Julia is a modern and easy to use high performance programming language. Parallel computing is fundamental to Julia rather than being an afterthought. It is a vibrant open source project with a diverse community of 500 contributors around the world. Research on Julia is anchored at Alan Edelman’s Julia Lab at MIT. The Julia community has contributed over 1,000 open source packages to date. A number of universities and MOOCs use Julia for teaching and research. It is also used by businesses in areas as diverse as finance, engineering, aerospace, automotive, robotics, healthcare, and e-commerce, to name a few. All these applications and research have been presented over time in four JuliaCons held over the last several years in the US and India.

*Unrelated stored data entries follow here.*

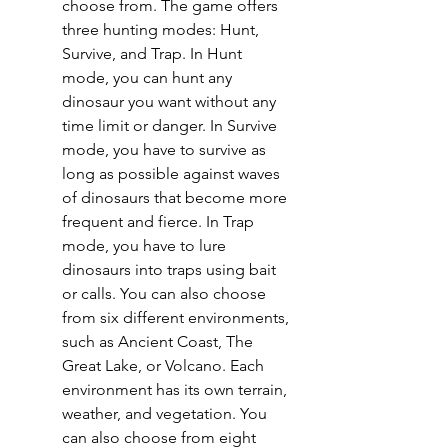
choose from. The game offers 
three hunting modes: Hunt, 
Survive, and Trap. In Hunt 
mode, you can hunt any 
dinosaur you want without any 
time limit or danger. In Survive 
mode, you have to survive as 
long as possible against waves 
of dinosaurs that become more 
frequent and fierce. In Trap 
mode, you have to lure 
dinosaurs into traps using bait 
or calls. You can also choose 
from six different environments, 
such as Ancient Coast, The 
Great Lake, or Volcano. Each 
environment has its own terrain, 
weather, and vegetation. You 
can also choose from eight 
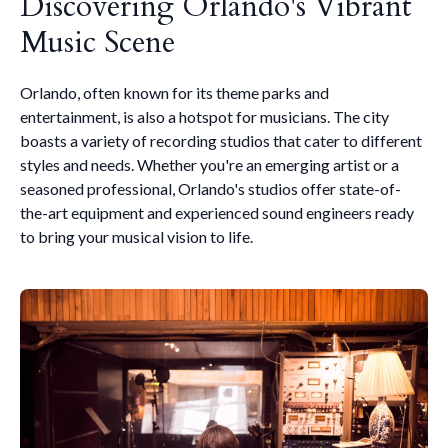
Discovering Orlando's Vibrant
Music Scene
Orlando, often known for its theme parks and
entertainment, is also a hotspot for musicians. The city
boasts a variety of recording studios that cater to different
styles and needs. Whether you're an emerging artist or a
seasoned professional, Orlando's studios offer state-of-
the-art equipment and experienced sound engineers ready
to bring your musical vision to life.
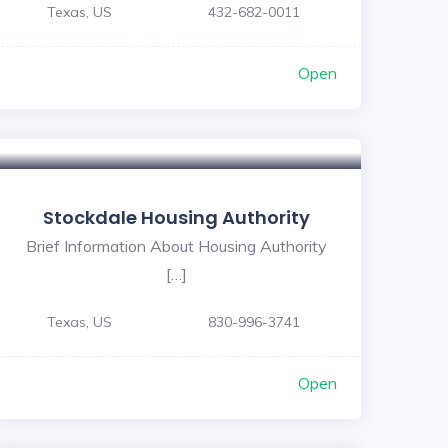
Texas, US
432-682-0011
Open
Stockdale Housing Authority
Brief Information About Housing Authority
[…]
Texas, US
830-996-3741
Open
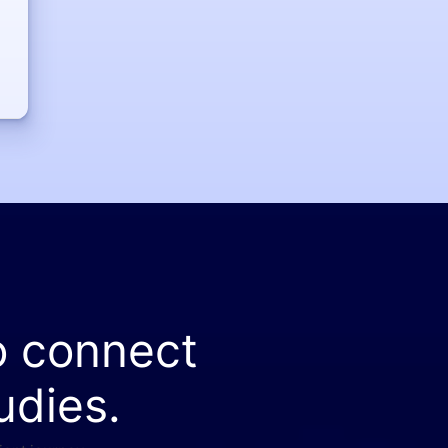
o connect
udies.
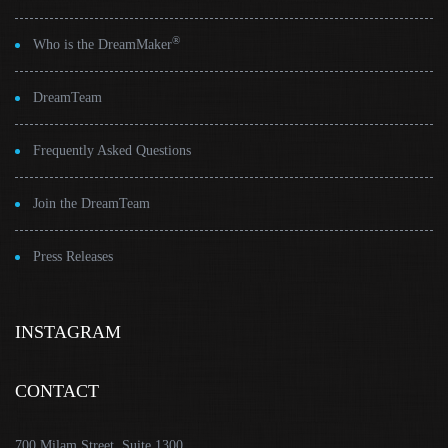
®
Who is the DreamMaker
DreamTeam
Frequently Asked Questions
Join the DreamTeam
Press Releases
INSTAGRAM
CONTACT
700 Milam Street, Suite 1300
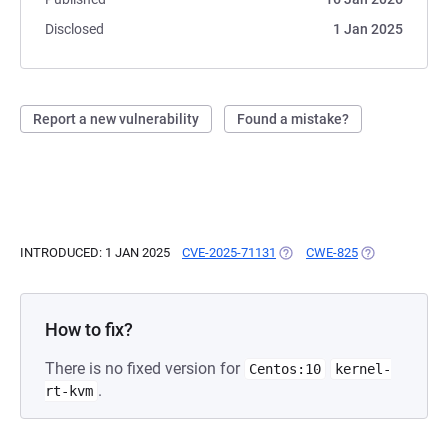
Disclosed
1 Jan 2025
Report a new vulnerability
Found a mistake?
INTRODUCED: 1 JAN 2025
CVE-2025-71131
(OPENS IN A NEW TAB)
CWE-825
(OPENS IN A N
How to fix?
There is no fixed version for
Centos:10
kernel-
.
rt-kvm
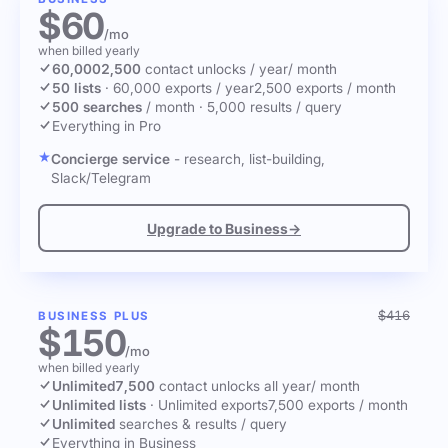
$60
/mo
when billed yearly
60,000
2,500
contact unlocks
/ year
/ month
50 lists
·
60,000 exports / year
2,500 exports / month
500 searches
/ month
·
5,000 results / query
Everything in Pro
Concierge service
- research, list-building,
Slack/Telegram
Upgrade to Business
→
$416
BUSINESS PLUS
$150
/mo
when billed yearly
Unlimited
7,500
contact unlocks
all year
/ month
Unlimited lists
·
Unlimited exports
7,500 exports / month
Unlimited
searches & results / query
Everything in Business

Prof. Alan Edelman: http://www-math.mit.edu/~edelman/
Alan Edelman is a professor of applied mathematics and a member of the Computer Science and AI Laboratories at MIT. He has won numerous prizes including the Gordon Bell Prize, the Householder prize, various SIAM and AMS prizes, and is a fellow of SIAM and the AMS. He was CTO of Interactive Supercomputing, a startup in the area of software for high performance and big data computing, which was later acquired by Microsoft. He has consulted or worked for companies such as Microsoft, Akamai, Pixar, IBM, and others most recently working on numerical verification. Before that he worked on “big data” analysis tools, even before “big data” became a household term. He currently leads the MIT group on the Julia project as well as working on practical algorithms and theoretical mathematics.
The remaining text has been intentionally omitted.